==== Data

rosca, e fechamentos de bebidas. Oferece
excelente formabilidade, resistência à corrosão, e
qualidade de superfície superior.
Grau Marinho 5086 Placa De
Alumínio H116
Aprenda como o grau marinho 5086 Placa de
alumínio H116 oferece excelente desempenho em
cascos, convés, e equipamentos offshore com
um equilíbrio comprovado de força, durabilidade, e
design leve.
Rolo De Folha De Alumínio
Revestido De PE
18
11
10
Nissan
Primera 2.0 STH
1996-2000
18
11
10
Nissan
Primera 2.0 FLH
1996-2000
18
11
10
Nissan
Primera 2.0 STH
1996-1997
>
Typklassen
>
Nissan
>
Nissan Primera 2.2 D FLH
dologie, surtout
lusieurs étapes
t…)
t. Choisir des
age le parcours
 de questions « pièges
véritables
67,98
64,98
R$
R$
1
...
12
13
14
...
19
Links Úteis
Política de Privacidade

========
==== Data

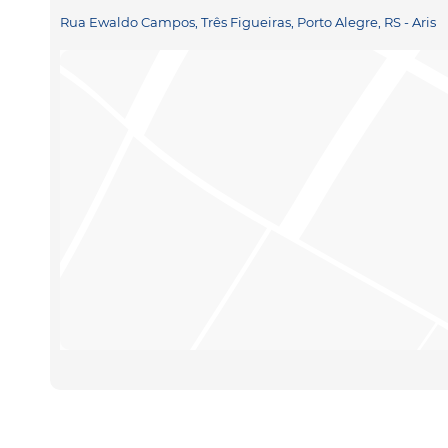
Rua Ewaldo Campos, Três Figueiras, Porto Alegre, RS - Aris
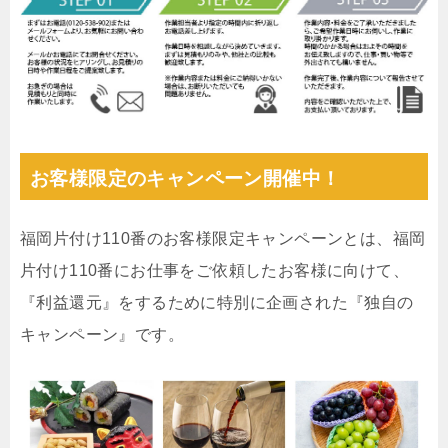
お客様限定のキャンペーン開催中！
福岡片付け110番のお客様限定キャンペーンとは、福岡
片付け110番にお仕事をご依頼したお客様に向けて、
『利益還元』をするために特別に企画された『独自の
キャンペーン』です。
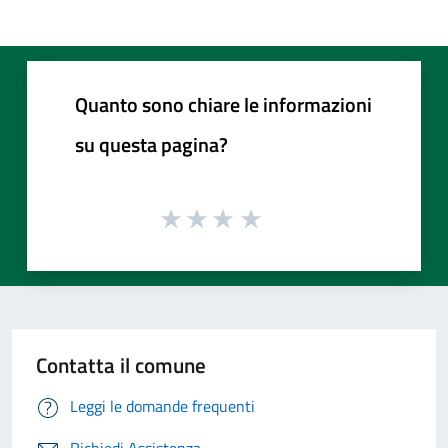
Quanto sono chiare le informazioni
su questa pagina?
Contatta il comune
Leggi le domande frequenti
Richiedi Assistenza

========
==== Data

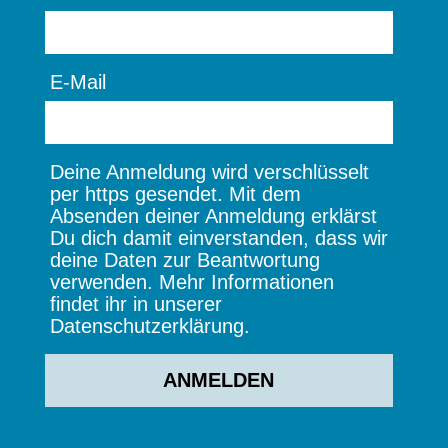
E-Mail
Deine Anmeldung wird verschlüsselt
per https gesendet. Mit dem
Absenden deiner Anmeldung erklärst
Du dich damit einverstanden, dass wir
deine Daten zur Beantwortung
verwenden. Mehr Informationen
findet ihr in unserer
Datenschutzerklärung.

========

◆ What to produce ◆
Going back to the data above, write out everything from the line with "Rua Ewaldo Campos, Três" down to the line with "Richiedi Assistenza", both included, leaving every picture out.

◆ Response below ◆
Rua Ewaldo Campos, Três Figueiras, Porto Alegre, RS - Aris
お客様限定のキャンペーン開催中！
福岡片付け110番のお客様限定キャンペーンとは、福岡
片付け110番にお仕事をご依頼したお客様に向けて、
『利益還元』をするために特別に企画された『独自の
キャンペーン』です。
Quanto sono chiare le informazioni
su questa pagina?
Contatta il comune
Leggi le domande frequenti
Richiedi Assistenza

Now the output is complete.